(From CBS News) Democratic insiders and financial backers are becoming increasingly vocal about their lack of faith in the Obama White House’s ability to help the Democratic Party regain the support of voters.
Now, according to reports, they are making plans to rely less on President Obama’s popularity in 2012 and take matters into their own hands. Talks are reportedly underway about creating third-party groups to mobilize the Democratic base and raise cash, much Republican backers did ahead of the 2010 elections.
Longtime Democratic organizer Steve Rosenthal is hosting a meeting Monday with about a dozen prominent Democrats, like former Clinton White House adviser Harold Ickes and labor leader Andy Stern, the Los Angeles Times reports, to discuss bringing outside Democratic groups together to form a new operation to fight back against conservatives in 2012.

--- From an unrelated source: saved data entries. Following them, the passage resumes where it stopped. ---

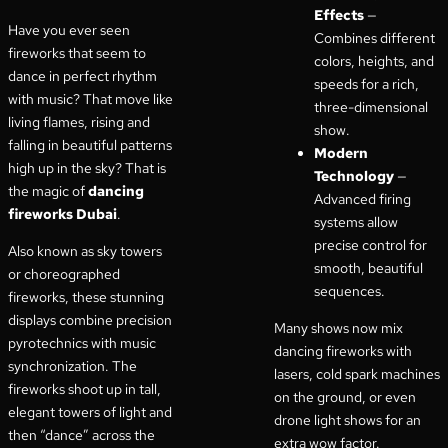
Effects
—
Have you ever seen
Combines different
fireworks that seem to
colors, heights, and
dance in perfect rhythm
speeds for a rich,
with music? That move like
three-dimensional
living flames, rising and
show.
falling in beautiful patterns
Modern
high up in the sky? That is
Technology
—
the magic of
dancing
Advanced firing
fireworks Dubai
.
systems allow
precise control for
Also known as sky towers
smooth, beautiful
or choreographed
sequences.
fireworks, these stunning
displays combine precision
Many shows now mix
pyrotechnics with music
dancing fireworks with
synchronization. The
lasers, cold spark machines
fireworks shoot up in tall,
on the ground, or even
elegant towers of light and
drone light shows for an
then “dance” across the
extra wow factor.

In an e-mail invitation for the meeting obtained by the Times, Rosenthal poses questions for the attendees, such as whether Democrats should create a group modeled after the Karl Rove-affiliated American Crossroads, which ran a successful campaign operation this year. The invitation also asks whether the operation would include an entity through which donors could make anonymous gifts (American Crossroads discloses its donors, but the affiliated Crossroads GPS does not), or whether they should also set up a media arm (like Crossroads Media).
Monday’s meeting comes on the heels of a conference this week in Washington held by the Democracy Alliance, a group of wealthy liberals. The participants in the conference repeatedly called on the White House to more aggressively advocate for a liberal agenda, according to reports, and to fight back against Republicans.
The Huffington Post reports that billionaire George Soros said at the meeting that progressives “need to draw a line” after losing in the midterms. “And if this president can’t do what we need, it is time to start looking somewhere else.”
An adviser for Soros told the Huffington Post that Soros did not mean to imply there should be a primary challenge against Mr. Obama, but that progressives must promote their agenda more forcefully on their own. Others at the Democracy Alliance gathering echoed that sentiment.
“There’s a strong feeling among progressives, almost to a person, that we have to fight more,” said Steve Phillips, a San Francisco activist who runs the political advocacy group PowerPAC.org, told the L.A. Times. “Nobody is demoralized; they’re angry.”
The Democrats’ wealthy, ideological donors want to see more action on issues like “don’t ask, don’t tell,” and ending the Bush tax cuts for the wealthy, the Times reports.
Those issues have also proven to be salient among donors at the grassroots level. Groups like the Progressive Change Campaign Committee have rallied Democratic supporters around these issues in recent weeks, sometimes taking a defiant tone against the president.